By 2035, artificial intelligence could double economic growth in Canada and economic growth rates globally. It’s not, however, just legitimate businesses that will take advantage of AI-based tools. Cybercriminals will also exploit the technology to improve their income.
While there are several ways to do this, deepfakes may pose one of the greatest threats. This article will examine what deepfakes are, the threat they pose, and how you can defend against these attacks.
How Do Deepfakes Work?
You’ve already seen what Photoshop can do. You can remove or add elements from photos, completely changing the scene. Deep learning allows AI to take things a step further. The software tracks different aspects of someone’s face and voice and creates a reasonable facsimile.
This video from the BBC is an excellent example of this technology at work.
Why Are Deepfakes Dangerous?
The clip from the BBC shows that you can make anyone do almost anything with the correct software. However, the presenter points out that the examples given are fakes that are relatively easy to spot. This isn’t, however, because they lack realism, but rather because the actions of the person in them are implausible.
If the videos were more reasonable, it would be easy to believe them real. Also, over the last couple of decades, we’ve learned that we can’t always trust text or pictures. When someone takes a video, it must be real, right?
Not anymore, thanks to deepfakes.
How Can Deefakes Affect Your Business?
To date, most of the videos used by cybercriminals center on blackmailing the victim. The bad actors might, for example, create a fake pornographic photo or image. They then threaten to share it on social media if the person doesn’t do what they demand.
In a corporate environment, the idea of this kind of image getting out is embarrassing. There is, however, a more insidious risk from criminals targeting the business’s bank balance.
Criminal Blackmail That Affects Your Firm’s Reputation
The criminals may, for example, create a fake video of a key employee saying or doing something that your clients will view as wrong. With today’s cancel culture, very few people examine the validity of the claims. Such videos, even if eventually proven fake, can damage your business reputation.
Attacks That Make Conventional Phishers Seem Like Amateurs
Deepfakes often work because we believe what we see and hear. Unfortunately, in 2019 in Europe, we saw an example of the dangers of this belief.
The CEO of Euler Hermes Group SA in Europe received a call from the company’s Chief Executive, Rüdiger Kirsch. The Chief Executive asked the CEO to transfer a sum equivalent to $243,000 to a supplier in Hungary. It was a very clever scam using AI-based tech to spoof the boss’s voice.
The CEO never had any doubt that he was speaking to his boss. The AI-based software used by the criminals got all the details correct, including the tone and inflections that the Chief Executive used.
It was only when the fraudsters tried to elicit a second and third payment that the CEO realized that something was amiss. Those two attempts failed, but the criminals made a reasonable amount of money considering how little work was involved.

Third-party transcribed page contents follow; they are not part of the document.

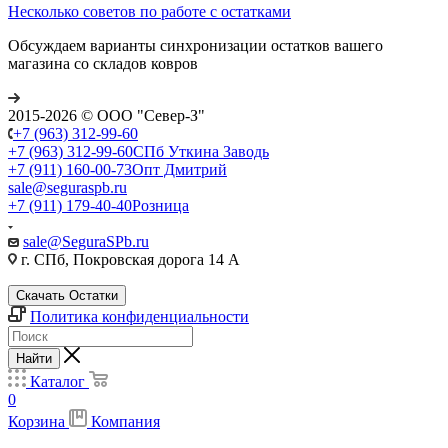
Несколько советов по работе с остатками
Обсуждаем варианты синхронизации остатков вашего
магазина со складов ковров
2015-2026 © ООО "Север-З"
+7 (963) 312-99-60
+7 (963) 312-99-60
СПб Уткина Заводь
+7 (911) 160-00-73
Опт Дмитрий
sale@seguraspb.ru
+7 (911) 179-40-40
Розница
sale@SeguraSPb.ru
г. СПб, Покровская дорога 14 А
Скачать Остатки
Политика конфиденциальности
Найти
Каталог
0
Корзина
Компания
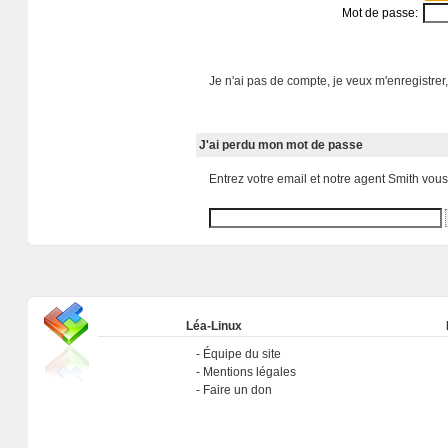
Mot de passe:
Je n'ai pas de compte, je veux m'enregistrer,
J'ai perdu mon mot de passe
Entrez votre email et notre agent Smith vou
Léa-Linux
Équipe du site
Mentions légales
Faire un don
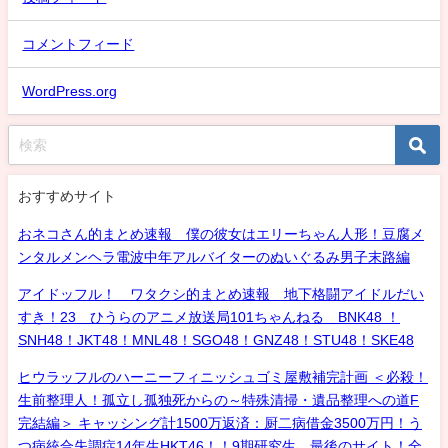
コメントフィード
WordPress.org
おすすめサイト
おネコさん的まとめ速報 僕の彼女はエリーちゃん人形！豆腐メ
ンタルメンヘラ電波中年アルバイターのぬいぐるみ男子末路編
アイドッフル！ ワタクシ的まとめ速報 地下格闘アイドルだい
すき！23 ひうらのアニメ放送局101ちゃんねる BNK48 ！
SNH48！JKT48！MNL48！SGO48！GNZ48！STU48！SKE48
ヒウラッフルのハーニーフィニッシュゴミ屋敷補完計画 ＜必殺！
生前整理人！孤立し孤独死からの～特殊清掃・遺品整理への道F
完結編＞ キャッシング計1500万返済：厨二病借金3500万円！う
つ病統合失調症14年生HKT46！！9期研究生、最後のサイト！全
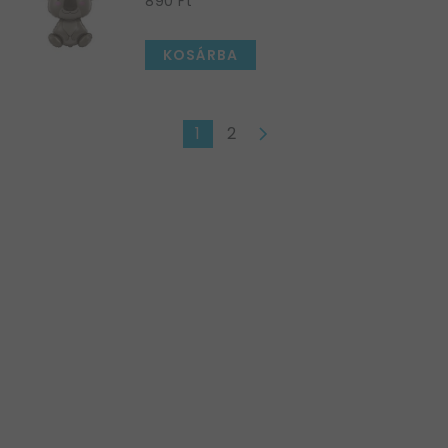
890 Ft
KOSÁRBA
1
2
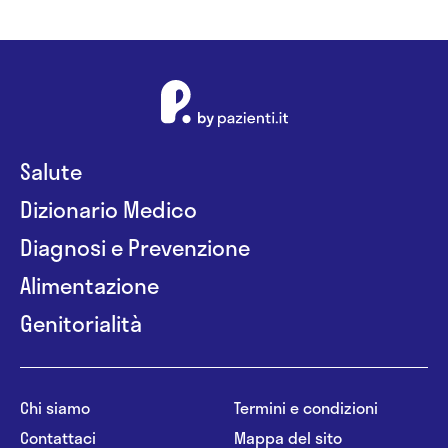
Salute
Dizionario Medico
Diagnosi e Prevenzione
Alimentazione
Genitorialità
Chi siamo
Termini e condizioni
Contattaci
Mappa del sito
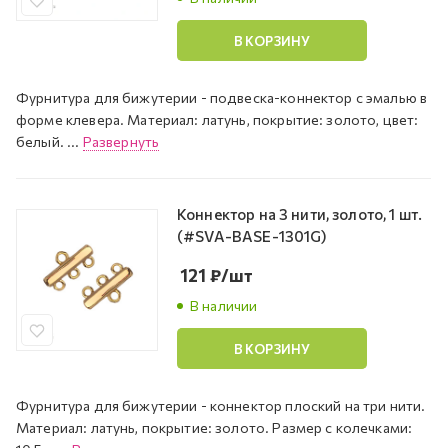
В КОРЗИНУ
Фурнитура для бижутерии - подвеска-коннектор с эмалью в
форме клевера. Материал: латунь, покрытие: золото, цвет:
белый. ...
Развернуть
Коннектор на 3 нити, золото, 1 шт.
(#SVA-BASE-1301G)
121
₽
/шт
В наличии
В КОРЗИНУ
Фурнитура для бижутерии - коннектор плоский на три нити.
Материал: латунь, покрытие: золото. Размер с колечками:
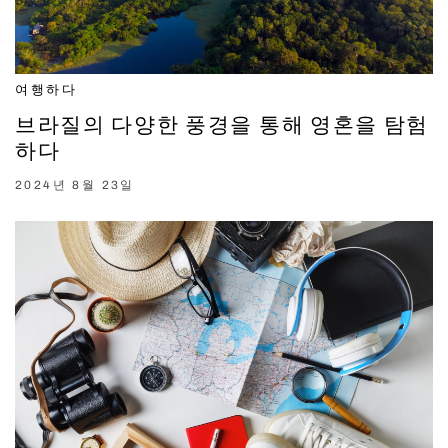
여행하다
브라질의 다양한 풍경을 통해 영혼을 탐험
하다
2024년 8월 23일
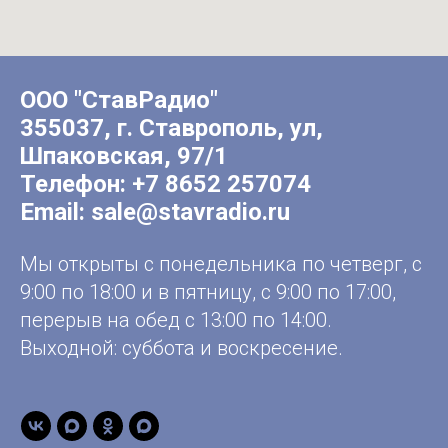
ООО "СтавРадио"
355037, г. Ставрополь, ул,
Шпаковская, 97/1
Телефон:
+7 8652 257074
Email:
sale@stavradio.ru
Мы открыты с понедельника по четверг, с
9:00 по 18:00 и в пятницу, с 9:00 по 17:00,
перерыв на обед с 13:00 по 14:00.
Выходной: суббота и воскресение.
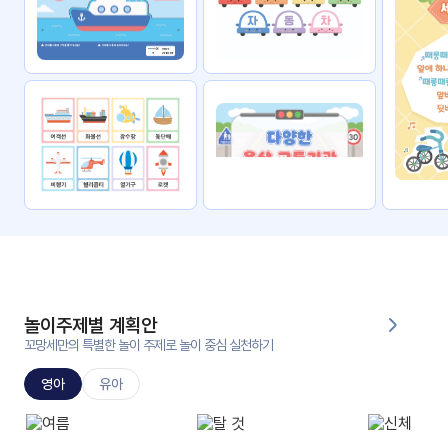
자료
패키
무료
지
꼬망
킨더캔
세 보
버스
드
스마
트프
렌즈
원
운
영
놀이주제별 계획안
가정
꼬망세만의 특별한 놀이 주제로 놀이 중심 실천하기
부모
통신
교육
문
영아
유아
문제
적응
행동
프로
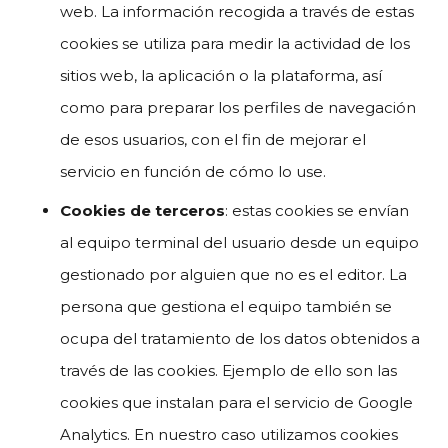
web. La información recogida a través de estas
cookies se utiliza para medir la actividad de los
sitios web, la aplicación o la plataforma, así
como para preparar los perfiles de navegación
de esos usuarios, con el fin de mejorar el
servicio en función de cómo lo use.
Cookies de terceros
: estas cookies se envían
al equipo terminal del usuario desde un equipo
gestionado por alguien que no es el editor. La
persona que gestiona el equipo también se
ocupa del tratamiento de los datos obtenidos a
través de las cookies. Ejemplo de ello son las
cookies que instalan para el servicio de Google
Analytics. En nuestro caso utilizamos cookies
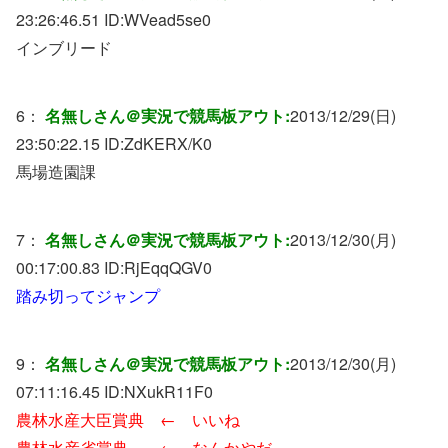
23:26:46.51 ID:
WVead5se0
インブリード
6：
名無しさん＠実況で競馬板アウト:
2013/12/29(日)
23:50:22.15 ID:
ZdKERX/K0
馬場造園課
7：
名無しさん＠実況で競馬板アウト:
2013/12/30(月)
00:17:00.83 ID:
RjEqqQGV0
踏み切ってジャンプ
9：
名無しさん＠実況で競馬板アウト:
2013/12/30(月)
07:11:16.45 ID:
NXukR11F0
農林水産大臣賞典 ← いいね
農林水産省賞典 ← なんかやだ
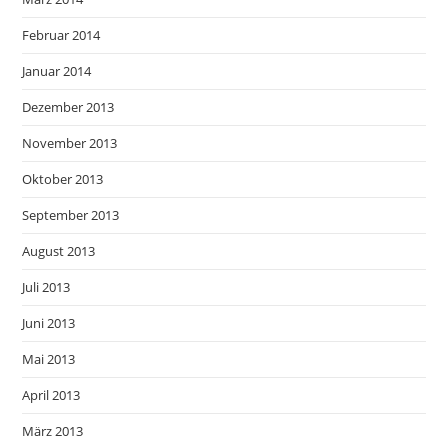
Februar 2014
Januar 2014
Dezember 2013
November 2013
Oktober 2013
September 2013
August 2013
Juli 2013
Juni 2013
Mai 2013
April 2013
März 2013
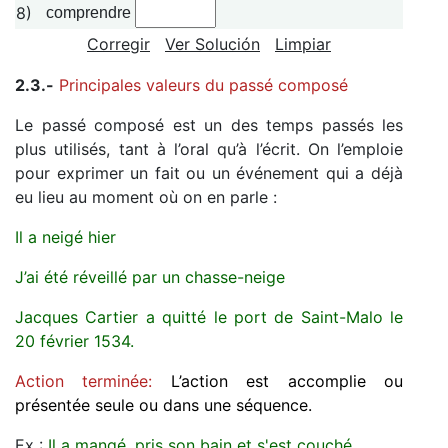
8)
comprendre
Corregir
Ver Solución
Limpiar
2.3.-
Principales valeurs du passé composé
Le passé composé est un des temps passés les
plus utilisés, tant à l’oral qu’à l’écrit. On l’emploie
pour exprimer un fait ou un événement qui a déjà
eu lieu au moment où on en parle :
Il a neigé hier
J’ai été réveillé par un chasse-neige
Jacques Cartier a quitté le port de Saint-Malo le
20 février 1534.
Action terminée:
L’action est accomplie ou
présentée seule ou dans une séquence.
Ex :
Il a mangé, pris son bain et s'est couché.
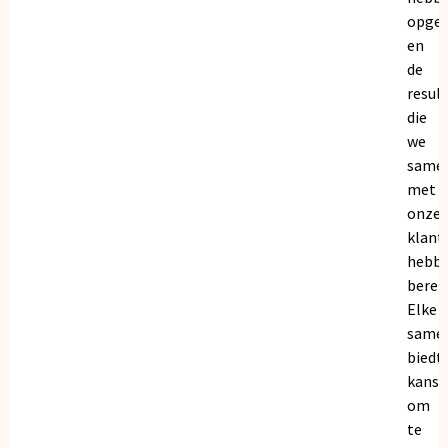
opge
en
de
resul
die
we
same
met
onze
klant
hebb
bereik
Elke
same
biedt
kanse
om
te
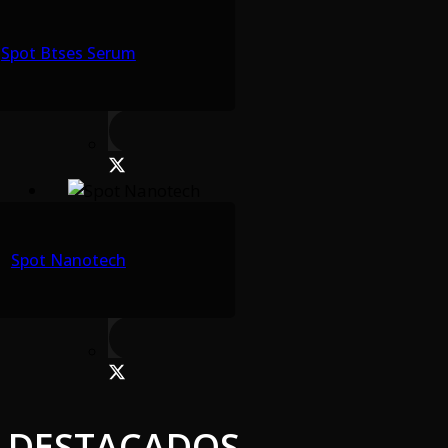
Spot Btses Serum
Spot Nanotech
DESTACADOS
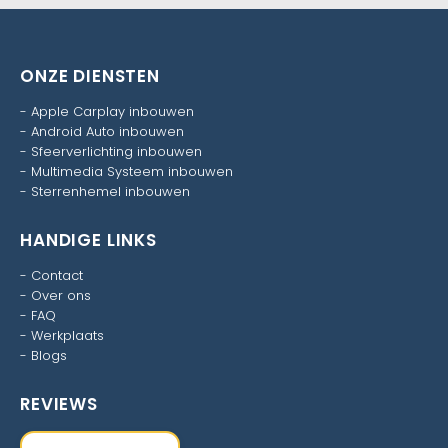
ONZE DIENSTEN
-
Apple Carplay inbouwen
-
Android Auto inbouwen
-
Sfeerverlichting inbouwen
-
Multimedia Systeem inbouwen
-
Sterrenhemel inbouwen
HANDIGE LINKS
-
Contact
-
Over ons
-
FAQ
-
Werkplaats
-
Blogs
REVIEWS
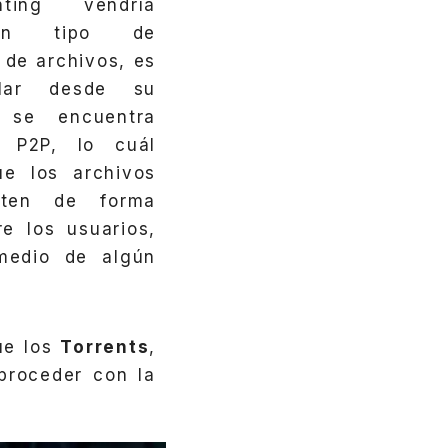
nting vendría
un tipo de
 de archivos, es
lar desde su
 se encuentra
 P2P, lo cuál
ue los archivos
rten de forma
re los usuarios,
medio de algún
ue los
Torrents
,
proceder con la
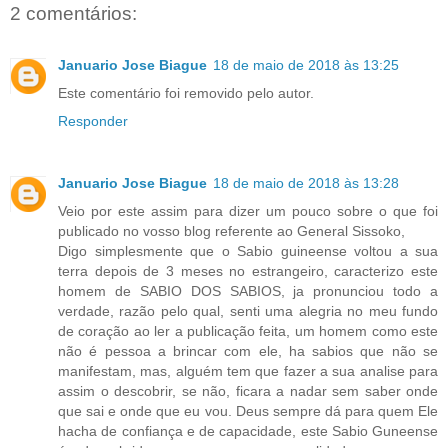
2 comentários:
Januario Jose Biague
18 de maio de 2018 às 13:25
Este comentário foi removido pelo autor.
Responder
Januario Jose Biague
18 de maio de 2018 às 13:28
Veio por este assim para dizer um pouco sobre o que foi
publicado no vosso blog referente ao General Sissoko,
Digo simplesmente que o Sabio guineense voltou a sua
terra depois de 3 meses no estrangeiro, caracterizo este
homem de SABIO DOS SABIOS, ja pronunciou todo a
verdade, razão pelo qual, senti uma alegria no meu fundo
de coração ao ler a publicação feita, um homem como este
não é pessoa a brincar com ele, ha sabios que não se
manifestam, mas, alguém tem que fazer a sua analise para
assim o descobrir, se não, ficara a nadar sem saber onde
que sai e onde que eu vou. Deus sempre dá para quem Ele
hacha de confiança e de capacidade, este Sabio Guneense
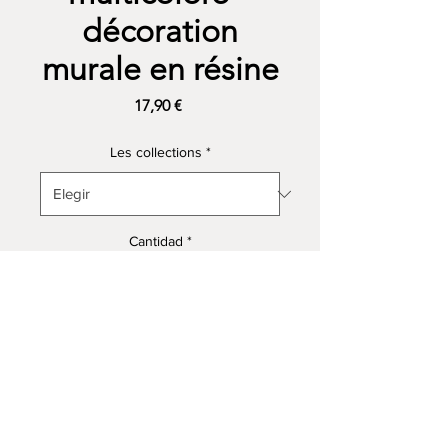
décoration
murale en résine
Precio
17,90 €
Les collections
*
Cantidad
*
Agregar al carrito
Realizar compra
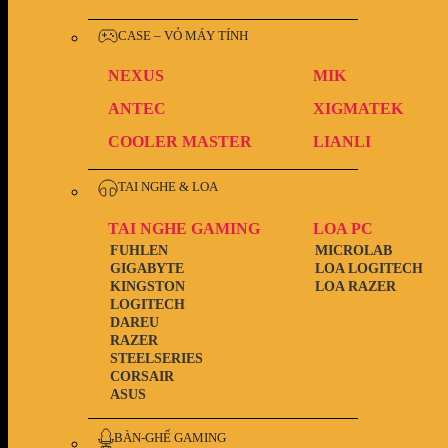
CASE – VỎ MÁY TÍNH
NEXUS
MIK
ANTEC
XIGMATEK
COOLER MASTER
LIANLI
TAI NGHE & LOA
TAI NGHE GAMING
LOA PC
FUHLEN
MICROLAB
GIGABYTE
LOA LOGITECH
KINGSTON
LOA RAZER
LOGITECH
DAREU
RAZER
STEELSERIES
CORSAIR
ASUS
BÀN-GHẾ GAMING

It’s reasonable to expect fraudsters to ramp up these types of attacks in the future. All they need is:
- Information about the company and its key team members (all on your website)
- Sample pictures of the target employee (easy to obtain online and through social media)
- Samples of the person’s voice (simple to get by calling in or looking for presentations online)
The software required to perform this fakery is available online for free. All someone needs is a computer with the right graphics capabilities to pull it off and a little knowledge of how the company runs.
Protecting Against Deepfakes
There is already software that protects against deepfakes. By using an AI-based engine, these programs identify potentially fake videos by analyzing light reflections and other elements in the image.
This technology is helpful with material published online, but does it protect you if someone calls you? Can it stop this type of attack as it occurs? Not quite yet. At this point, your best protection comes from security awareness training, better data protection, and intelligent internal policies.
Security Awareness Training
Security awareness training highlights the potential vectors of attack. Had the CEO in our earlier example been aware of the technology, he would have been more careful before making the first transfer.
Many companies run phishing tests on employees to see if they can recognize an attack. Firms may run similar tests by using the software online. You might, for example, try to set up a fake video call and see if you can fool the employee.
Security awareness training will also allow employees to understand the dangers of sharing information online better.
Better Data Protection
Here we refer not only to the protection of customer data. Companies must make a greater effort to keep the company’s procedures secret as well. Authorization processes, for example, should be protected.
Smart Internal Policies
Using a multi-factor authorization system is an excellent way to prevent unwanted access to your data. Companies may use a similar system to ensure that more than one person checks all money transfers.
It’s more challenging to halt the dissemination of information. Employees may be fooled into giving information to someone posing as a client, for example. The best way to combat this is to provide customers with robust self-service options. Employees should then be given clear guidance on what security information to request from clients making telephonic inquiries.
Cybercriminals are becoming more sophisticated. AI-based tools are as useful for them as they are for the rest of us. To avoid becoming a victim of a deepfake, firms must ensure that their employees understand the signs of this attack vector.